Naming a beneficiary can be tricky. Any mistakes when designating beneficiaries can result in additional costs and confusion. Here are some common beneficiary designation mistakes to avoid.

Naming Minors as Beneficiaries

If you nominate a minor as a beneficiary of your life insurance policy and have also appointed a guardian for your kids, the proceeds will pass to them. The beneficiary can claim the proceeds once they attain majority. Until then, the guardian manages the proceeds. Guardians who manage life insurance proceeds on the behalf of minor beneficiaries are subject to court supervision.

If the policy holder dies without naming a guardian, the court appoints one. Many policyholders create an irrevocable life insurance trust and appoint a trustee to manage it until the minor attains the age specified by the policyholder. They can also provide investment and other instructions for the trustee.

Naming Persons Dependent on Government Benefits as a Beneficiary

Naming a person who receives Medicaid or payments under the Supplemental Social Security Income program can put them at risk of losing these benefits and they may have to wait to re-qualify for benefits.

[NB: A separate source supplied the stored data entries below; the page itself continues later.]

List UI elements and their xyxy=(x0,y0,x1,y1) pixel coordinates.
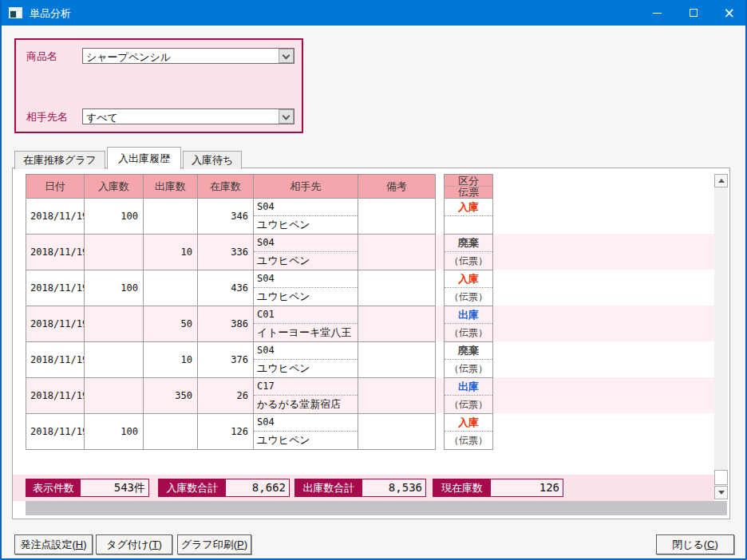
tag-button[interactable]: タグ付け(T) xyxy=(96,534,172,554)
vertical-scrollbar[interactable] xyxy=(714,174,728,499)
app-icon xyxy=(9,7,22,18)
minimize-icon xyxy=(653,13,662,14)
stat-label: 入庫数合計 xyxy=(159,479,226,496)
stock-qty-cell: 436 xyxy=(198,270,254,306)
tab-stock-graph[interactable]: 在庫推移グラフ xyxy=(14,151,105,169)
stat-current-stock: 現在庫数126 xyxy=(433,479,563,497)
button-label-pre: 閉じる( xyxy=(672,538,707,552)
in-qty-cell xyxy=(85,235,144,270)
slip-link[interactable]: （伝票） xyxy=(445,288,492,306)
table-row[interactable]: 2018/11/1935026C17かるがる堂新宿店 xyxy=(26,378,436,414)
kubun-header-bottom: 伝票 xyxy=(445,187,492,198)
button-label-post: ) xyxy=(83,538,86,550)
note-cell xyxy=(358,414,436,450)
stat-label: 表示件数 xyxy=(26,479,81,496)
tab-inout-history[interactable]: 入出庫履歴 xyxy=(107,147,181,169)
history-table: 日付入庫数出庫数在庫数相手先備考 2018/11/19100346S04ユウヒペ… xyxy=(26,174,436,450)
chevron-down-icon xyxy=(283,52,290,60)
table-row[interactable]: 2018/11/19100436S04ユウヒペン xyxy=(26,270,436,306)
partner-code: C01 xyxy=(254,306,358,324)
in-qty-cell: 100 xyxy=(85,414,144,450)
table-row[interactable]: 2018/11/1910336S04ユウヒペン xyxy=(26,235,436,270)
slip-link[interactable]: （伝票） xyxy=(445,360,492,377)
stat-value: 126 xyxy=(491,479,563,496)
out-qty-cell xyxy=(144,199,198,235)
product-name-combobox[interactable]: シャープペンシル xyxy=(82,48,294,64)
in-qty-cell xyxy=(85,342,144,378)
partner-code: S04 xyxy=(254,414,358,432)
close-button[interactable]: 閉じる(C) xyxy=(656,534,734,554)
tab-stock-waiting[interactable]: 入庫待ち xyxy=(183,151,242,169)
horizontal-scrollbar[interactable] xyxy=(26,501,727,515)
in-qty-cell xyxy=(85,378,144,414)
partner-code: S04 xyxy=(254,270,358,288)
partner-code: S04 xyxy=(254,199,358,216)
slip-link[interactable]: （伝票） xyxy=(445,252,492,270)
scrollbar-thumb[interactable] xyxy=(714,470,728,485)
table-row[interactable]: 2018/11/19100126S04ユウヒペン xyxy=(26,414,436,450)
partner-code: C17 xyxy=(254,378,358,396)
kubun-cell: 出庫（伝票） xyxy=(445,378,493,414)
scroll-up-icon xyxy=(718,179,725,183)
stat-label: 現在庫数 xyxy=(433,479,491,496)
button-mnemonic: P xyxy=(237,538,244,550)
date-cell: 2018/11/19 xyxy=(26,235,85,270)
partner-name-combobox[interactable]: すべて xyxy=(82,108,294,124)
kubun-table: 区分 伝票 入庫廃棄（伝票）入庫（伝票）出庫（伝票）廃棄（伝票）出庫（伝票）入庫… xyxy=(444,174,493,450)
table-row[interactable]: 2018/11/19100346S04ユウヒペン xyxy=(26,199,436,235)
column-header-row: 日付入庫数出庫数在庫数相手先備考 xyxy=(26,175,436,199)
minimize-button[interactable] xyxy=(639,0,675,26)
dialog-window: 単品分析 × 商品名 シャープペンシル 相手先名 すべて 在庫推移グラフ入出庫履… xyxy=(0,0,747,560)
date-cell: 2018/11/19 xyxy=(26,414,85,450)
kubun-row: 入庫 xyxy=(445,199,493,235)
kubun-header-row: 区分 伝票 xyxy=(445,175,493,199)
stat-label: 出庫数合計 xyxy=(295,479,362,496)
product-dropdown-button[interactable] xyxy=(279,49,294,63)
stock-qty-cell: 386 xyxy=(198,306,254,342)
partner-code: S04 xyxy=(254,342,358,360)
note-cell xyxy=(358,342,436,378)
scroll-up-button[interactable] xyxy=(714,174,728,187)
button-label-post: ) xyxy=(244,538,247,550)
partner-name: ユウヒペン xyxy=(254,252,358,270)
stat-value: 543件 xyxy=(81,479,148,496)
kubun-cell: 廃棄（伝票） xyxy=(445,235,493,270)
maximize-icon xyxy=(690,9,698,17)
slip-link xyxy=(445,216,492,234)
slip-link[interactable]: （伝票） xyxy=(445,324,492,341)
column-header: 備考 xyxy=(358,175,436,199)
kubun-cell: 廃棄（伝票） xyxy=(445,342,493,378)
close-icon: × xyxy=(723,6,734,20)
out-qty-cell: 350 xyxy=(144,378,198,414)
stock-qty-cell: 126 xyxy=(198,414,254,450)
table-row[interactable]: 2018/11/1950386C01イトーヨーキ堂八王子 xyxy=(26,306,436,342)
stock-qty-cell: 376 xyxy=(198,342,254,378)
order-point-button[interactable]: 発注点設定(H) xyxy=(14,534,93,554)
kubun-row: 廃棄（伝票） xyxy=(445,235,493,270)
kubun-cell: 入庫 xyxy=(445,199,493,235)
slip-link[interactable]: （伝票） xyxy=(445,396,492,413)
partner-cell: C17かるがる堂新宿店 xyxy=(254,378,358,414)
table-row[interactable]: 2018/11/1910376S04ユウヒペン xyxy=(26,342,436,378)
kubun-cell: 入庫（伝票） xyxy=(445,270,493,306)
note-cell xyxy=(358,306,436,342)
out-qty-cell xyxy=(144,270,198,306)
in-qty-cell xyxy=(85,306,144,342)
partner-name: ユウヒペン xyxy=(254,216,358,234)
partner-dropdown-button[interactable] xyxy=(279,109,294,124)
slip-link[interactable]: （伝票） xyxy=(445,432,492,449)
graph-print-button[interactable]: グラフ印刷(P) xyxy=(177,534,251,554)
close-window-button[interactable]: × xyxy=(711,0,747,26)
titlebar: 単品分析 × xyxy=(0,0,747,26)
partner-cell: S04ユウヒペン xyxy=(254,342,358,378)
product-name-value: シャープペンシル xyxy=(86,50,171,65)
out-qty-cell: 10 xyxy=(144,342,198,378)
maximize-button[interactable] xyxy=(675,0,711,26)
column-header: 出庫数 xyxy=(144,175,198,199)
date-cell: 2018/11/19 xyxy=(26,306,85,342)
scroll-down-button[interactable] xyxy=(714,486,728,499)
kubun-value: 廃棄 xyxy=(445,342,492,360)
button-mnemonic: H xyxy=(76,538,83,550)
note-cell xyxy=(358,199,436,235)
out-qty-cell: 10 xyxy=(144,235,198,270)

If you want to nominate a special needs child as a beneficiary, consider creating a Special Needs trust to ensure they can use the proceeds from your life insurance policy while still being eligible for government benefits.

Not Being Specific

Be specific when naming beneficiaries. List the full name of the beneficiaries, their social security numbers, and their address or contact information. Be clear about your intentions, when naming multiple beneficiaries, specify if you want the proceeds from your policy to be divided per capita.

An example: Suppose you have three sons. Your first son has two children, your second son does not have children and your third son has four children. Specify if you want the proceeds from your policy to be divided equally between your three sons or also equally between your grandchildren.

Naming Only one Beneficiary

If a policyholder nominates only one beneficiary and the designated beneficiary dies before them or at the same time, proceeds from their policy is distributed between their heirs. To prevent this from happening, name a contingent beneficiary.